His view of teaching is dominantly one of information dissemination. Having been at the top and bottom of the academic food chain (being both at U. Chicago and now in Australia at what is dominantly a teaching factory) I have seen the differences. The students at Chicago get knowledge at the coal face by people who understand what is both leading edge and sophisticated. Students here get commoditized information delivered by individuals who only know what they read because they are not leading edge scholars. Indeed, where the MOOC Tsunami will hit is on this commoditized end of the business.

Second, his viewpoint is based on the ‘leach on society’ view of academics. I argue that good scholars are some of the most entrepreneurial people in the world. Imagine Mr. Zicklin working in a business in which the failure rate is > 90% (which is the rejection rate of most leading journals). Also, it does not matter where you reside or which university you are at since the rejection is based on blind review. Imagine your typical corporate manager working in an environment in which their work was evaluated blindly and in 9 cases out of 10 rejected as being inadequate. Imagine also those individuals attempting to run projects on little more than scraps of funding (for an average academic on what is known as a 40:40:20 contract the actual cost of the research per year amounts to only about $50,000 per year). Most companies spend more on business class airfare for managers than this. Most universities spend 20 times this on the basketball coach.

Third, most good academics could easily make more money outside academics than inside academics. When I received my PhD I had an offer from one of the major consultancies. It was three times my academic salary. But I remained an academic because I believed in what I wanted to do. I argue that the difference between managers and academics is that managers give up what they love for money while academics give up money for what they love. If you take away the scholarship aspect of this then the equation skews toward money. So if I am going to sing for my supper then I want to be paid for singing. Unfortunately as soon as that occurs I end up choosing not to be an academic. In reality, we have serious problems getting good brains to commit to getting phds and hence the pool of potential future faculty is actually drying up. If anything the premium needs to be bigger not smaller.

Fourth, Mr. Zicklin’s argument that promotion is all about research and not teaching is just wrong. You cannot get promoted anywhere as a basket case in the classroom. Indeed, nearly every academic I know is quite good to very exceptional in the classroom. It is also the cases that I know where we looked at exactly this we found that our best scholars were our best teachers. So this idea that there are ‘teachers’ and there are ‘researchers’ is just nonsense. The best scholars are on average exceptional at communicating. Mr. Zicklin’s problem is that he is basing his viewpoint on myth and exceptions and not evidence. However, in the end, if your best scholars are you best teachers the institution must make a decision as to the allocation of their time. Unfortunately, good scholars are rare and institutions cannot replace them as easily as they could to one trick teaching ponies.
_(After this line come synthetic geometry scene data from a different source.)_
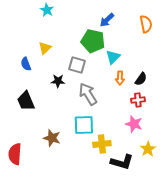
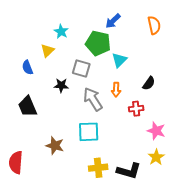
cyan star: (47, 10) -> (61, 32), moved
orange arrow: (120, 78) -> (116, 90), moved
red cross: (138, 100) -> (136, 109), moved
pink star: (134, 124) -> (156, 131), moved
yellow cross: (102, 144) -> (98, 168), moved

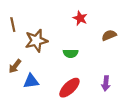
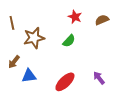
brown semicircle: (109, 35) -> (102, 20), moved
green semicircle: (71, 53) -> (69, 41), moved, turned -48
purple arrow: (106, 83) -> (99, 78), turned 136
Finally, the fact that academic journals are not read by managers is absolutely meaningless. These journals are not meant for managers. That is why you have HBR, Sloan Mgt Review, McKinsey Quarterly and other outlets. Any good journalist or writer will tell you that you write to the audience. If you want to communicate with managers you do it differently than when you speak to other scientists. As soon as you attempt to write to everyone you actually communicate with no one. I personally am the sort of academic that communicates to broad audiences (like my colleague Pankaj) but I do not expect managers to read my academic articles. Also, in a response to Freek Vermeulen on this same topic (also in the FT), I argued that we as academics influence practice one student at a time by how we do what we do and what we pick to have in our classes and how we communicate in public forums. Many of the examples above are good examples of others. And there are many many more.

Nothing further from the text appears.